Failover
Failover from one HA peer to another occurs for a number
of reasons; you can use link or path monitoring to trigger a failover.
When a failure occurs on one firewall and the peer in
the HA pair (or a peer in the HA cluster) takes over the task of
securing traffic, the event is called a
failover. A
failover is triggered, for example, when a monitored metric on a
firewall in the HA pair fails. The metrics that the firewall monitors
for detecting a firewall failure are:
Heartbeat
Polling and Hello messages
The firewalls use hello message
and heartbeats to verify that the peer firewall is responsive and
operational. Hello messages are sent from one peer to the other
at the configured
Hello Interval to verify the state
of the firewall. The heartbeat is an ICMP ping to the HA peer over
the control link, and the peer responds to the ping to establish
that the firewalls are connected and responsive. By default, the
interval for the heartbeat is 1000 milliseconds. A ping is sent
every 1000 milliseconds and if there are three consecutive heartbeat
losses, a failovers occurs. For details on the HA timers that trigger
a failover, see
HA
Timers.
Link Monitoring
You
can specify a group of physical interfaces that the firewall will
monitor (a link group) and the firewall monitors the state of each link
in the group (link up or link down). You determine the failure condition
for the link group: Any link down or All links
down in the group constitutes a link group failure (but not necessarily
a failover).
You can create multiple link groups. Therefore,
you also determine the failure condition of the set of link groups: Any link
group fails or All link groups fail, which
determines when a failover is triggered. The default behavior is
that failure of Any one link in Any link
group causes the firewall to change the HA state to non-functional
(or to tentative state in active/active mode) to indicate a failure
of a monitored object.
Path Monitoring
You
can specify a destination IP group of IP address that the firewall
will monitor. The firewall monitors the full path through the network
to mission-critical IP addresses using ICMP pings to verify reachability
of the IP address. The default interval for pings is 200ms. An IP
address is considered unreachable when 10 consecutive pings (the
default value) fail. You specify the failure condition for the IP addresses
in a destination IP group: Any IP address
unreachable or All IP addresses unreachable
in the group. You can specify multiple destination IP groups for
a path group for a virtual wire, VLAN, or virtual router; you specify the
failure condition of destination IP groups in a path group: Any or All,
which constitutes a path group failure. You can configure multiple
virtual wire path groups, VLAN path groups, and virtual router path
groups.
You also determine the global failure condition: Any path
group fails or All path groups fail, which
determines when a failover is triggered. The default behavior is
that Any one of the IP addresses becoming unreachable
in Any destination IP group in Any virtual
wire, VLAN, or virtual router path group causes the firewall to
change the HA state to non-functional (or to tentative state in
active/active mode) to indicate a failure of a monitored object.

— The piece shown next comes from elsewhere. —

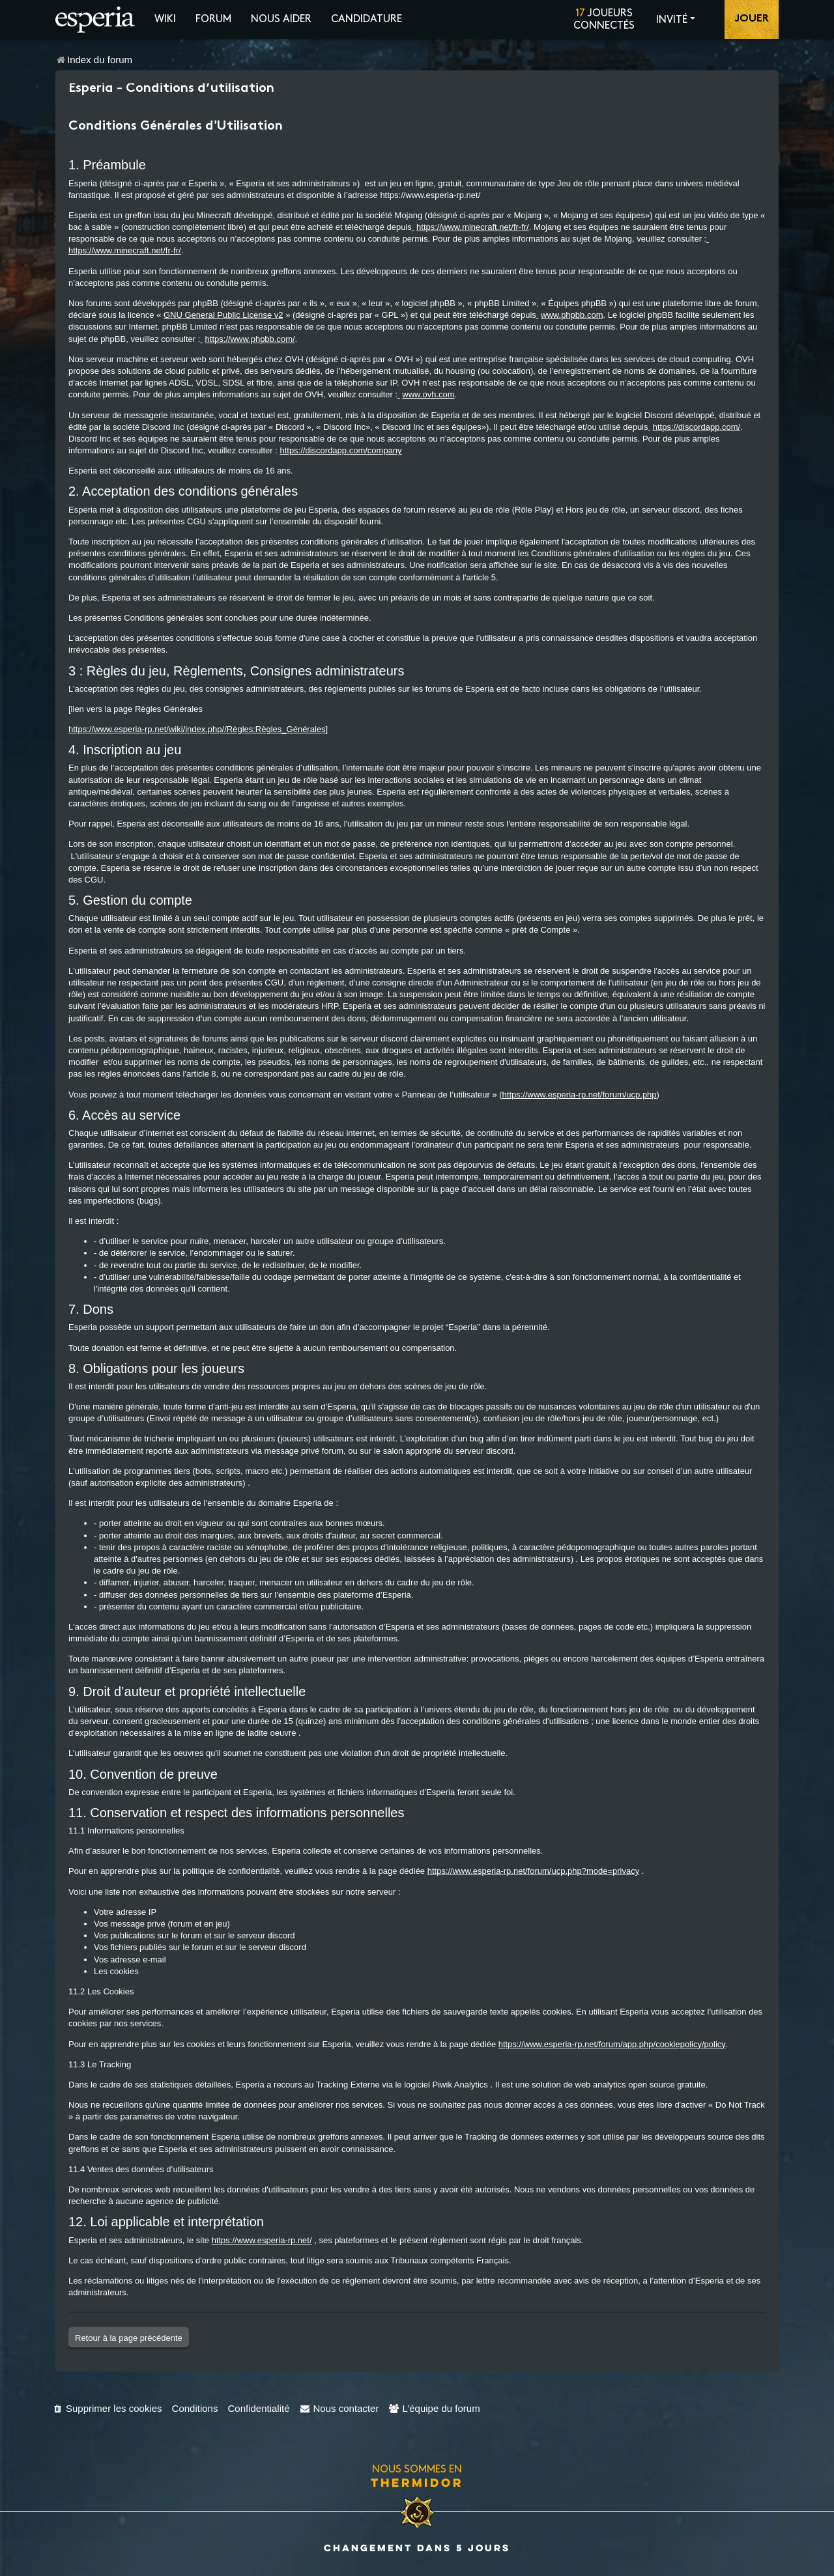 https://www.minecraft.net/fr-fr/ (472, 227)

In addition to the failover triggers listed above, a failover
also occurs when the administrator suspends the firewall or when
preemption occurs.
On PA-3200 Series, PA-5200 Series, and PA-7000 Series firewalls,
a failover can occur when an internal health check fails. This health check
is not configurable and is enabled to monitor the critical components,
such as the FPGA and CPUs. Additionally, general health checks occur
on any platform, causing failover.
The following describes what occurs in the event of a failure
of a Network Processing Card (NPC) on a PA-7000 Series firewall
that is a member of an HA cluster:
- If the NPC that is being used to hold the HA clustering
session cache (a copy of the other members’ sessions) goes down,
the firewall goes non-functional. When this occurs, the session
distribution device (such as a load balancer) must detect that the
firewall is down and distribute session load to the other members
of the cluster.
- If the NPC of a cluster member goes down and no link monitoring
or path monitoring was enabled on that NPC, the PA-7000 Series firewall
member will stay up, but with a lower capacity because one NPC is
down.
- If the NPC of a cluster member goes down and link monitoring
or path monitoring was enabled on that NPC, the PA-7000 Series firewall
will go non-functional and the session distribution device (such
as a load balancer) must detect that the firewall is down and distribute
session load to the other members of the cluster.